- Location: Madras Presidency, India
- Date: August 28, 1952
- Attack type: Murder
- Weapons: Knife
- Deaths: 1 (C. Alavandar)
- Victims: C. Alavandarh
- Motive: Revenge and illicit affair
- Accused: Prabhakar Menon, Devaki Menon
- Charges: Murder under Indian Penal Code Section 302
- Verdict: Prabhakar Menon – Guilty Devaki Menon – Acquitted
- Convictions: Prabhakar Menon – Guilty of culpable homicide not amounting to murder
- Case received widespread media coverage in India in the early 1950s

= Alavandar murder case =

1950s criminal case in India

The Alavandar murder case is a murder trial which was conducted in the Madras State, India in the early 1950s. The cause of the trial was the murder of a businessman and ex-serviceman named Alavandar whose headless body was found in one of the coaches of the Indo-Ceylon Express. After a trial which became a cause célèbre, Alavandar's ex-lover and her husband were found guilty of the murder and had been sentenced to brief terms of imprisonment.

==Introduction==
C. Alavandar, a pen salesman from Chennai was reported missing on 28 August 1952, by his employer kannan Chetty (the owner of Gem and Co). The next day a headless body was discovered in a third-class compartment of the Chennai-Dhanushkodi (Indo-Ceylon boatmail) express. It was found after passengers complained about a foul-smelling trunk when the train was nearing Manamadurai. Police investigating the complaint, opened the trunk and found the headless body. An autopsy done at Manamadurai concluded that the body belonged to a 25-year-old male. Since it was circumcised, the investigating police officer, K.Khaja Syed Mohideen, decided that the murder victim was a Muslim based on Circumcision (removal of the upper layer of the skin in male reproductive organ). After a few days, police discovered a severed head in Royapuram beach, Chennai. It had been buried in the beach sand but was exposed due to tidal action. The head and body were sent to Madras Medical College for forensic examination. Dr. C. P. Gopalakrishnan who performed the examination concluded that both belonged to the same 42-year-old male. Alavandar's wife later identified them as her husband. Alavandar had served in the British Indian army and his fingerprints were on file there. They were used to conclusively prove that the murdered man was Alavandar.

==Investigation and trial==
The Police investigation into Alavandar's murder revealed the circumstances leading to his death. Alavandar belonged to the Komati Chetti community. In 1952, he was about 40–45 years of age and married with two children. Besides his pen shop at Parry's Corner, Chennai, Alavandar was a saree salesman. He was romantically involved with many women. One of them was Devaki Menon from Kerala. In 1951, Devaki broke off her relationship with Alavandar and married Prabhakar Menon. But Alavandar continued to harass her. To stop Alavandar, Devaki and Prabhakar decided to murder Alavandar. Devaki called Alavandar to her house at the cemetery road on 28 August 1952. There the couple murdered Alavandar, cut his head off and buried it at Royapuram beach in Chennai. They put the body in a trunk and left it in the Indo-Ceylon Express. Then they left Chennai for Bombay.

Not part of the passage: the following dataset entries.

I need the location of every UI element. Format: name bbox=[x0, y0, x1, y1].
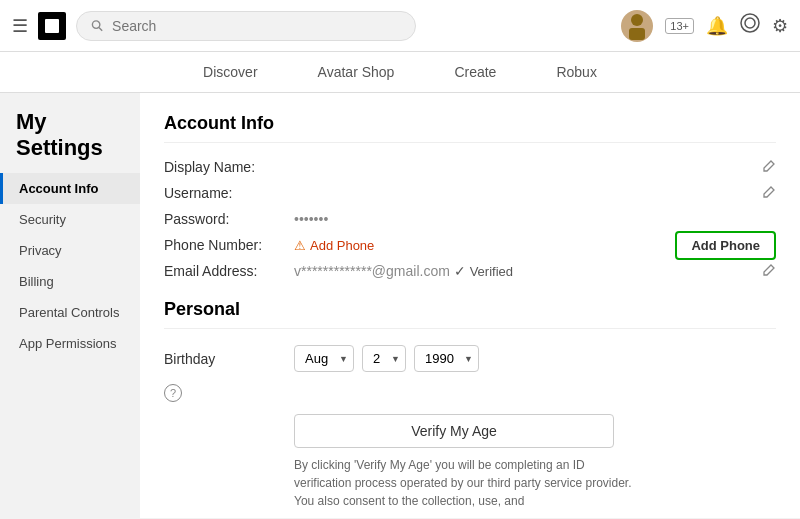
add-phone-button[interactable]: Add Phone bbox=[675, 231, 776, 260]
birthday-day-select[interactable]: 2 bbox=[362, 345, 406, 372]
search-icon bbox=[91, 19, 104, 33]
personal-section: Personal Birthday Aug 2 bbox=[164, 299, 776, 510]
account-info-title: Account Info bbox=[164, 113, 776, 143]
email-edit-icon[interactable] bbox=[762, 263, 776, 280]
search-input[interactable] bbox=[112, 18, 401, 34]
tab-discover[interactable]: Discover bbox=[203, 62, 257, 82]
help-icon-row: ? bbox=[164, 384, 776, 402]
svg-rect-0 bbox=[45, 19, 59, 33]
top-nav: ☰ 13+ 🔔 ⚙ bbox=[0, 0, 800, 52]
tab-robux[interactable]: Robux bbox=[556, 62, 596, 82]
warning-icon: ⚠ bbox=[294, 238, 306, 253]
phone-row: Phone Number: ⚠ Add Phone Add Phone bbox=[164, 237, 776, 253]
nav-tabs: Discover Avatar Shop Create Robux bbox=[0, 52, 800, 93]
avatar[interactable] bbox=[621, 10, 653, 42]
username-edit-icon[interactable] bbox=[762, 185, 776, 202]
phone-label: Phone Number: bbox=[164, 237, 294, 253]
gear-icon[interactable]: ⚙ bbox=[772, 15, 788, 37]
content-area: Account Info Display Name: Username: bbox=[140, 93, 800, 518]
birthday-label: Birthday bbox=[164, 351, 294, 367]
sidebar-item-app-permissions[interactable]: App Permissions bbox=[0, 328, 140, 359]
username-label: Username: bbox=[164, 185, 294, 201]
email-label: Email Address: bbox=[164, 263, 294, 279]
svg-point-5 bbox=[741, 14, 759, 32]
birthday-year-select[interactable]: 1990 bbox=[414, 345, 479, 372]
year-select-wrapper: 1990 bbox=[414, 345, 479, 372]
month-select-wrapper: Aug bbox=[294, 345, 354, 372]
svg-line-2 bbox=[99, 27, 102, 30]
sidebar-item-billing[interactable]: Billing bbox=[0, 266, 140, 297]
nav-right: 13+ 🔔 ⚙ bbox=[621, 10, 788, 42]
tab-create[interactable]: Create bbox=[454, 62, 496, 82]
personal-title: Personal bbox=[164, 299, 776, 329]
page-title: My Settings bbox=[0, 109, 140, 173]
password-label: Password: bbox=[164, 211, 294, 227]
birthday-selects: Aug 2 1990 bbox=[294, 345, 479, 372]
sidebar: My Settings Account Info Security Privac… bbox=[0, 93, 140, 518]
display-name-row: Display Name: bbox=[164, 159, 776, 175]
birthday-row: Birthday Aug 2 1990 bbox=[164, 345, 776, 372]
sidebar-item-security[interactable]: Security bbox=[0, 204, 140, 235]
day-select-wrapper: 2 bbox=[362, 345, 406, 372]
add-phone-link[interactable]: Add Phone bbox=[310, 238, 374, 253]
hamburger-icon[interactable]: ☰ bbox=[12, 15, 28, 37]
sidebar-item-parental-controls[interactable]: Parental Controls bbox=[0, 297, 140, 328]
email-row: Email Address: v*************@gmail.com … bbox=[164, 263, 776, 279]
main-content: My Settings Account Info Security Privac… bbox=[0, 93, 800, 518]
username-row: Username: bbox=[164, 185, 776, 201]
verified-label: Verified bbox=[470, 264, 513, 279]
birthday-month-select[interactable]: Aug bbox=[294, 345, 354, 372]
notification-icon[interactable]: 🔔 bbox=[706, 15, 728, 37]
robux-icon[interactable] bbox=[740, 13, 760, 38]
sidebar-item-privacy[interactable]: Privacy bbox=[0, 235, 140, 266]
svg-point-3 bbox=[631, 14, 643, 26]
email-address: v*************@gmail.com bbox=[294, 263, 450, 279]
search-bar[interactable] bbox=[76, 11, 416, 41]
display-name-label: Display Name: bbox=[164, 159, 294, 175]
age-badge: 13+ bbox=[665, 18, 694, 34]
roblox-logo bbox=[38, 12, 66, 40]
email-value: v*************@gmail.com ✓ Verified bbox=[294, 263, 776, 279]
svg-rect-4 bbox=[629, 28, 645, 40]
password-value: ••••••• bbox=[294, 211, 776, 227]
help-icon[interactable]: ? bbox=[164, 384, 182, 402]
sidebar-item-account-info[interactable]: Account Info bbox=[0, 173, 140, 204]
verify-age-description: By clicking 'Verify My Age' you will be … bbox=[294, 456, 644, 510]
verified-check: ✓ bbox=[454, 263, 470, 279]
svg-point-6 bbox=[745, 18, 755, 28]
svg-point-1 bbox=[92, 20, 99, 27]
display-name-edit-icon[interactable] bbox=[762, 159, 776, 176]
verify-age-button[interactable]: Verify My Age bbox=[294, 414, 614, 448]
password-row: Password: ••••••• bbox=[164, 211, 776, 227]
tab-avatar-shop[interactable]: Avatar Shop bbox=[318, 62, 395, 82]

The couple was arrested in Bombay and brought to Chennai for trial. The trial caused a sensation and large crowds thronged the hearings. Lawyer B. T. Sundararajan, appearing for the defense, argued that it was a homicide and not murder as there had been "grave provocation". The jury found the defendants Devaki and Prabhakar guilty. On 13 August 1953, Justice A. S. Panchapakesa Iyer awarded a seven-year rigorous imprisonment sentence to Prabhakar for culpable homicide and sentenced Devaki to three years in prison.

==Impact==
Prabhakara Menon and Devaki, eventually, served their sentences in jail and afterwards, moved to Kerala where they set up a tea shop and over the years they prospered and built a hotel Devaprabha in Palakkad, Kerala.
The judge who handed down the comparatively mild sentence has often been accused of being sympathetic to the accused. This sensational case was considered an important one in the Indian forensics field and finds mention in medical textbooks. It was dramatised in Doordarshan.